The strange thing about being in business, or in organisation, is that a narrative takes hold of how things ‘ought’ to be done.
We all have heard (and sometimes used) the phrase, ‘the business needs’ as a justification for a decision.
The following two anecdotes are from moments in my career when I was blessed to encounter people who taught me other possibilities.
In the early 2000s, I was asked by the founder of YFM, Dirk Hartford, to join their team. YFM was an unbelievable place in those days. Part radio station, part cultural revolution, it had rocketed to more than 500,000 listeners after a mere 6 weeks on air.
YFM was the jet-fuel for kwaito, and the South African expressions of house music and hip-hop, whilst simultaneously igniting an urban fashion revolution led by brands like Stoned Cherrie, Loxion Kultcha and MaGents.
This catalysing effect had its roots in the generosity championed by Dirk and his leadership team.
None of the independent record labels, concert promoters, fashion designers or artists who were shaping the emergence of South African urban culture could ever have afforded radio advertising in those days.

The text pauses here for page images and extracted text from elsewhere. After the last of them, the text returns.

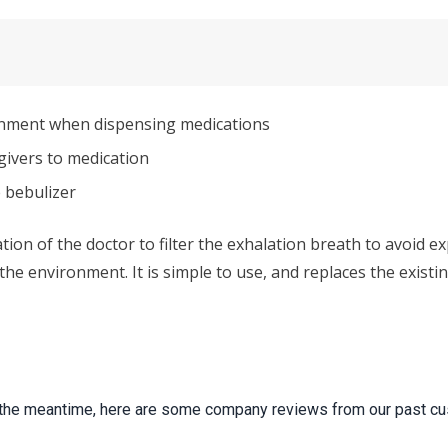
onment when dispensing medications
ivers to medication
 bebulizer
n of the doctor to filter the exhalation breath to avoid exp
 the environment. It is simple to use, and replaces the exis
 In the meantime, here are some company reviews from our past cu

Yet, the YFM team was unfailing generous. They put them on-air. They promoted the events, the new ranges, the album launches. There was never a question of payment, it was about a commitment to enabling others. They put dozens of businesses on-air with no expectation that they would ever pay. Dirk always insisted, “we’re building the culture.”
Of course, those that could pay did, and we built a great sales team that used our credibility in urban culture to secure landmark deals with blue-chip brands. In so doing, we became the most commercially successful of all the radio stations that had started in that time.

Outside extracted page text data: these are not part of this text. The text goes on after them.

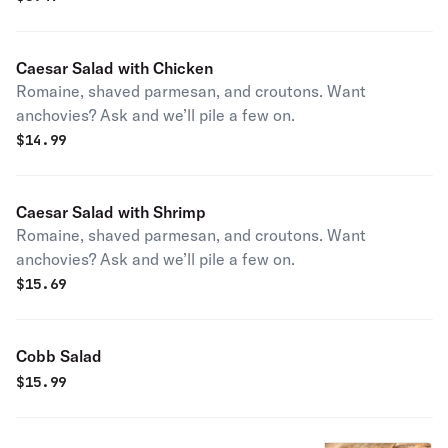
Caesar Salad with Chicken
Romaine, shaved parmesan, and croutons. Want
anchovies? Ask and we’ll pile a few on.
$
14.99
Caesar Salad with Shrimp
Romaine, shaved parmesan, and croutons. Want
anchovies? Ask and we’ll pile a few on.
$
15.69
Cobb Salad
$
15.99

It’s a lesson I’ve taken into my coaching practice. From time to time I encounter people who want to work with me, but they can’t always afford me. If we connect, and they’re committed to building a more humane world and are seeking to live a meaningful life, within the limits of my time, my standard response is, “pay me what you can.”
I am told it’s commercially naïve, but I remember YFM and what we achieved.
In 2007, I joined Primedia Broadcasting. At that point, under the leadership of Terry Volkwyn (who, in 2015, City Press identified as “the woman who helped change radio in South Africa”), it was South Africa’s most commercially successful radio group and home to some of the country’s most iconic personalities.
Just 12 months later we headed in the global financial crisis. We confronted the possibility of retrenchments.
I remember sitting in the office of my then-boss, Colleen Louw. Her first move was to identify the most economically vulnerable people in the business. Her words were, ‘these people, we don’t touch.’
As it turned out we didn’t have to retrench, we weathered that storm. But it was a leadership lesson that stayed with me. Protect the vulnerable. It’s the right thing to do, and in doing that, you build trust. Do the opposite, follow the business playbook and ironically you destroy the very essence of what you need to build sustained success.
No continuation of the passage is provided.